The required output is the line containing "November 2024" and every line after it, transcribed exactly through the end of the data below.

* GIVEN INFORMATION *
┌──
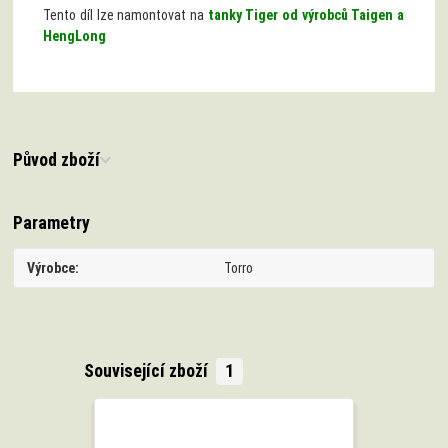
Tento díl lze namontovat na
tanky Tiger od výrobců Taigen a
HengLong
Původ zboží
Parametry
Výrobce
Torro
Související zboží
1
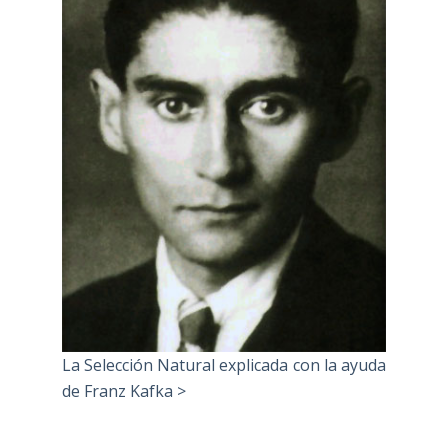
La Selección Natural explicada con la ayuda
de Franz Kafka >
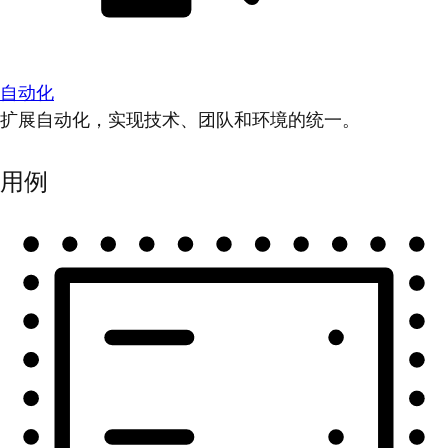
自动化
扩展自动化，实现技术、团队和环境的统一。
用例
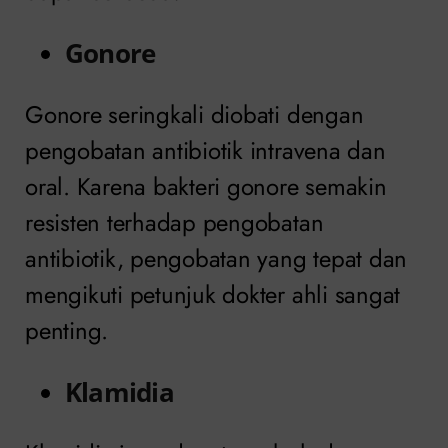
Gonore
Gonore seringkali diobati dengan
pengobatan antibiotik intravena dan
oral. Karena bakteri gonore semakin
resisten terhadap pengobatan
antibiotik, pengobatan yang tepat dan
mengikuti petunjuk dokter ahli sangat
penting.
Klamidia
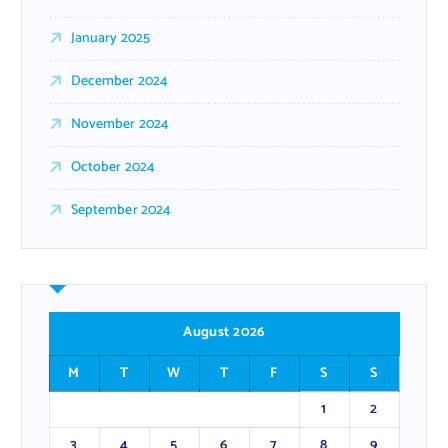
January 2025
December 2024
November 2024
October 2024
September 2024
August 2026
M
T
W
T
F
S
S
1
2
3
4
5
6
7
8
9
└──
* TASK RESPONSE *
November 2024
October 2024
September 2024
August 2026
M
T
W
T
F
S
S
1
2
3
4
5
6
7
8
9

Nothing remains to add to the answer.